Mit rund 60.000 Besucherinnen und Besuchern in den ersten sechs Monaten gehört „EINE STADT WIRD BUNT. Hamburg Graffiti History 1980–1999“ zu den erfolgreichsten Ausstellungen des Museums für Hamburgische Geschichte. Eine Ursachenforschung

Plötzlich waren sie da. Auf Mauern und Stromkästen, an den Wänden der U-Bahn-Station Ochsenzoll. „ROCK“ stand da. Oder „STER“. Oder „RCK“, das Kürzel für „Run City Kids“. Es war 1988, ich war zehn Jahre alt, kurvte mit dem BMX-Rad durchs Viertel und trat ehrfürchtig auf die Bremse, wenn ich neue Tags (Kürzel eines Graffiti-Künstlers, Anm. d. Red.) erspähte. Die Buchstaben faszinierten mich. Sie waren kantig, aggressiv und perfekt geformt wie ein Markenlogo. Und sie wurden offensichtlich nachts verbreitet. Ich war wie elektrisiert.

Mein bester Freund erzählte mir wenig später die wildesten Geschichten über „die RCKs“, was man Englisch ausspricht, also „Ar-Si-Kays“. Da ging es um Schlägereien, Drogen, Kleinkriminalität, kurz: um alles, was ich höchstens aus dem Fernsehen kannte. Während unsere Mutprobe darin bestand, im Kiosk an der U-Bahn-Station Kiwittsmoor Lakritz-Lollis zu „zocken“, taggten die „RCKs“ die ganze Station voll. Ihre Zeichen wurden für mich zu Symbolen für die abenteuerliche Welt der Graffiti-Sprüher.

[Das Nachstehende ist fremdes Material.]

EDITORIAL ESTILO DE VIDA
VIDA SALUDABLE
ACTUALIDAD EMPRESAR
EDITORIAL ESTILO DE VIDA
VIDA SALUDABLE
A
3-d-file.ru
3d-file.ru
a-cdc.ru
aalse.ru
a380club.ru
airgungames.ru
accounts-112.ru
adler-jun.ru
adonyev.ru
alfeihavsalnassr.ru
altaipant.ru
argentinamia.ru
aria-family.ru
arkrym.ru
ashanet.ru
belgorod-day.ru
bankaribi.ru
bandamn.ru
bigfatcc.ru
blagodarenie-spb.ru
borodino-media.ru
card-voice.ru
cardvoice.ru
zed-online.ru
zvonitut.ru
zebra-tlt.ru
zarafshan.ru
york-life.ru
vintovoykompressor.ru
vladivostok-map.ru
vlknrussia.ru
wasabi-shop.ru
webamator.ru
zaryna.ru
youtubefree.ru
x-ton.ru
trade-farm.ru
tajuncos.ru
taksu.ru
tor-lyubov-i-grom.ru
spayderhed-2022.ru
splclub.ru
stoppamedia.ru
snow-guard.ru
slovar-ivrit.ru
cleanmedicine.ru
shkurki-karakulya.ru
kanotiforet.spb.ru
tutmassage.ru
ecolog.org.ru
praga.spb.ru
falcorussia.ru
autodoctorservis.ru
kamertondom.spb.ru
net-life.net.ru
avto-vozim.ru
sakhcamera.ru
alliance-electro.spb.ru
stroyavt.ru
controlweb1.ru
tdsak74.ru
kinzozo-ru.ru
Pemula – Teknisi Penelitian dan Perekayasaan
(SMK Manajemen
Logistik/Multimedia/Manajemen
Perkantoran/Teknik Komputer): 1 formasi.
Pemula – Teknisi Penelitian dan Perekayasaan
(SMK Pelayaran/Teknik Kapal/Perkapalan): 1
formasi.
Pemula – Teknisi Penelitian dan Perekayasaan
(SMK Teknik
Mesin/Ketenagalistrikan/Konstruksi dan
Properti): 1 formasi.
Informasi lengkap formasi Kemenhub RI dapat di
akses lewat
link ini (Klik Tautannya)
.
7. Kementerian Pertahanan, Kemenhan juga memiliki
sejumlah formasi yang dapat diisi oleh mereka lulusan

1989, da war ich elf, setzte mir ein Freund seine Walkman-Kopfhörer auf. Es lief der Song „Me, Myself and I“ von De La Soul. Der treibende Beat, die lässigen Raps: Die Musik war anders als alles, was ich vorher gehört hatte. Bald fuhren wir nach der Schule zum Jungfernstieg – nicht um zu „Cornern“, dafür waren wir zu jung. Unser Ziel war World of Music (WOM), im Untergeschoss des Alsterhauses, wo wir uns Platten von Run D.M.C. oder Public Enemy anhörten. Oder wir gingen zu American Sports am Gänsemarkt, wo es Windbreaker-Jacken und Sneaker gab. Kleidung, die auch die US-Rapper trugen. So fing es an. Fortan begleitete HipHop mich durch meine gesamte Jugend.

EINE STADT WIRD BUNT

Die Ausstellung „EINE STADT WIRD BUNT“ ist für mich auch deshalb so faszinierend, weil hier die Insignien meiner Jugend in den Vitrinen liegen. Die Flyer, die Magazine, die Platten: Vieles kenne ich von früher. Und natürlich habe ich auch eine Zeit lang Cola-Dosen gesammelt, wie der fiktive Bewohner des „Jugendzimmers“, das Teil der Ausstellung ist – eine Zeitkapsel der späten 1980er-Jahre. Wenn ich also heute mit 45 Jahren durch die Ausstellung schlendere, werden Erinnerungen wach: an Partys, an Konzerte, an wilde Jahre mit der Clique.